Defining environmental health

An effective environmental health plan will have a number of defining features which in themselves define environmental health for that plan, irrespective of the model chosen for the plan. Those defining features can be applied to each action topic within the plan.
There is not a single definition for what constitutes environmental health in common use. National and international authorities who are involved with environmental health issues often wish to adopt a definition which is compatible with their own national or other international legislation or which fits well with their own other plans relating to environment, health or aspects of environmental health. For these reasons the development of evironmental health action plans, with their own individual introductory definitions of environmental health, constitute the central work at this time defining what constitutes environmental health.

The scope of environmental health is so broad that a structured breakdown into manageable topics will be necessary. The Environmental Health Action Plan for Europe provides a breakdown with four broad categories: environmental health management tools; specific environmental hazards; living and working environments; and economic sectors. The breakdown into specific environmental hazards is sometimes called a vertical categorisation in contrast with a horizontal categorisation by economic sectors. The two breakdowns each have their own uses, advantages and disadvantages, and are likely to appeal to different interests. This is likely to be true for any other way of splitting environmental health into manageable topics.

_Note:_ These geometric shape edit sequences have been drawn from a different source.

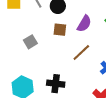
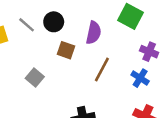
brown square: (60, 30) -> (66, 50), turned 32

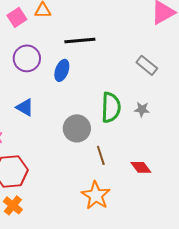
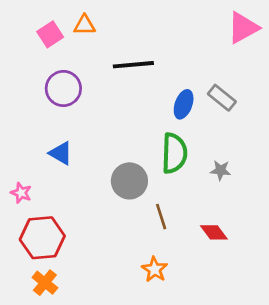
blue ellipse: (62, 70) -> (184, 104), moved
gray star: (142, 109) -> (221, 170), moved
orange star: (96, 195) -> (155, 269), size x0.7

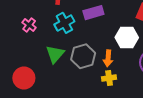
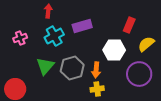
pink cross: (29, 25) -> (20, 38), turned 32

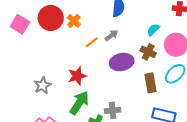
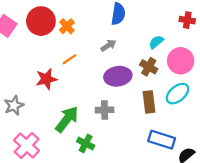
orange line: (92, 42) -> (69, 59), moved
red star: (77, 76) -> (46, 79), moved
gray star: (43, 85) -> (14, 105), moved
gray cross: (113, 110) -> (105, 110), moved

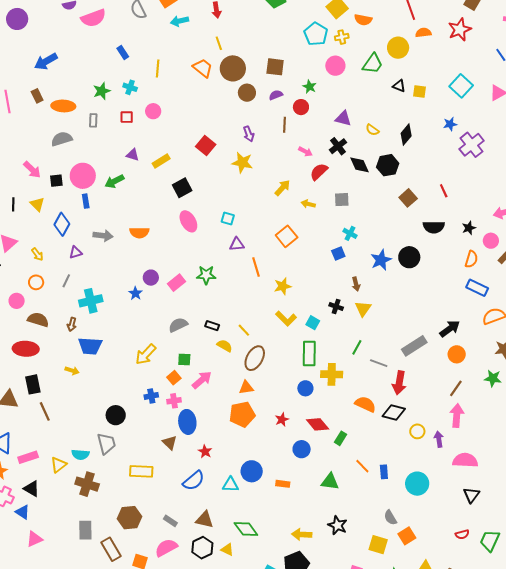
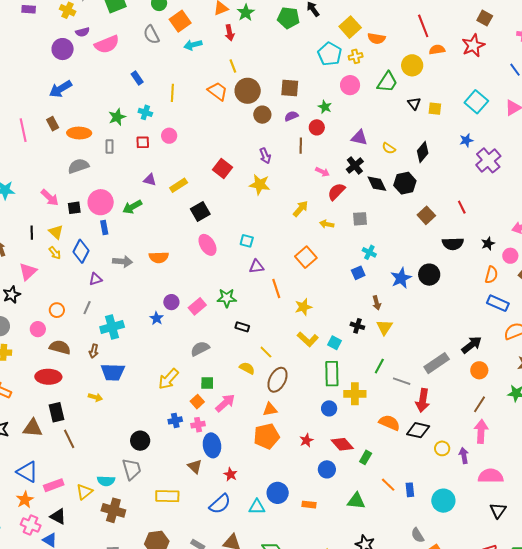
purple circle: (17, 19) -> (63, 49), moved
black triangle: (399, 86) -> (414, 104), turned 32
yellow arrow: (37, 254) -> (55, 253), moved
black rectangle: (212, 326) -> (242, 327), moved

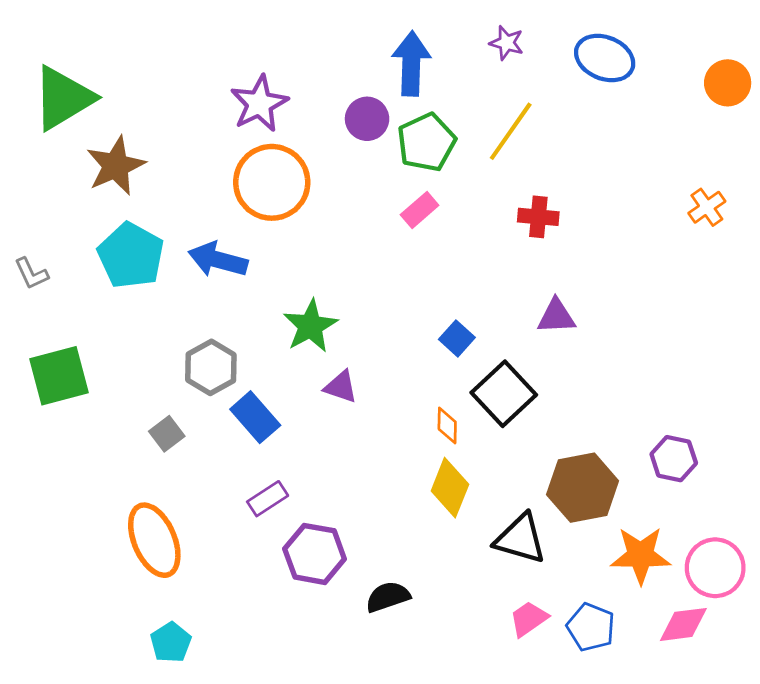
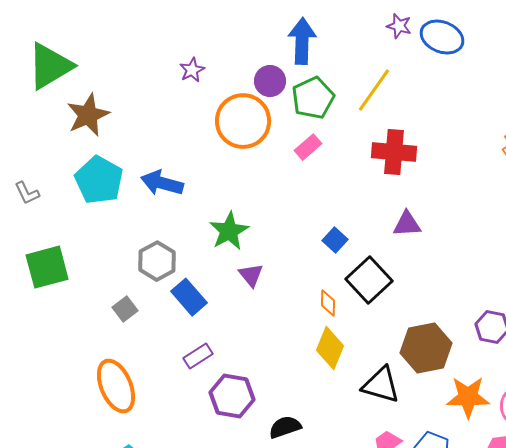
purple star: (507, 43) -> (399, 26), moved
purple star: (259, 104) -> (192, 70), size x0.6
orange circle: (272, 182) -> (243, 121), moved
red cross: (538, 217) -> (394, 152), size x1.5
purple triangle: (341, 387) -> (251, 275), turned 32

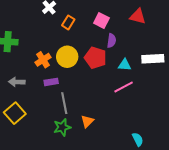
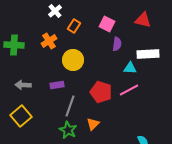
red pentagon: (95, 58) -> (101, 92), moved
white rectangle: (153, 59) -> (148, 54), moved
orange cross: (43, 60) -> (49, 41), moved
gray line: (64, 103) -> (70, 106), turned 30
green star: (62, 127) -> (68, 130), turned -30

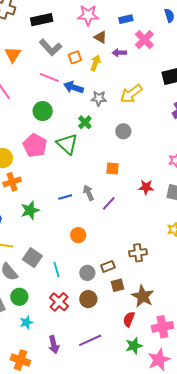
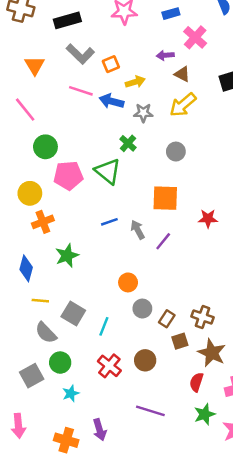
brown triangle: (100, 37) -> (182, 74), moved
yellow arrow: (95, 63) -> (135, 82), moved, turned 56
green circle: (43, 111) -> (45, 147), moved
pink pentagon: (35, 146) -> (68, 176), turned -30
orange square: (112, 169) -> (165, 198), size x1.6
blue line: (65, 197) -> (109, 222), moved
brown cross: (138, 253) -> (203, 317), moved, turned 30
brown rectangle: (108, 266) -> (167, 319), turned -32
cyan line: (57, 270) -> (104, 326), turned 42
gray circle: (87, 273) -> (142, 309), moved
purple line: (90, 340) -> (150, 411), turned 45
purple arrow: (54, 345) -> (100, 430), moved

The priority environment and health issues identified at the Second European Conference on Environment and Health in Helsinki in June 1994 include food and water safety, ambient and indoor air quality, the risk of accidents, human settlements, occupational health and the consequences of armed hostilities. The Declaration on Action for Environment and Health in Europe, endorsed by ministers in Helsinki, outlined these priority areas further; contaminated food and water; ambient and indoor air pollution; urban health; ecology and health; the consequences of armed hostilities; occupational health; and death and injuries from all forms of accident, including nuclear emergencies.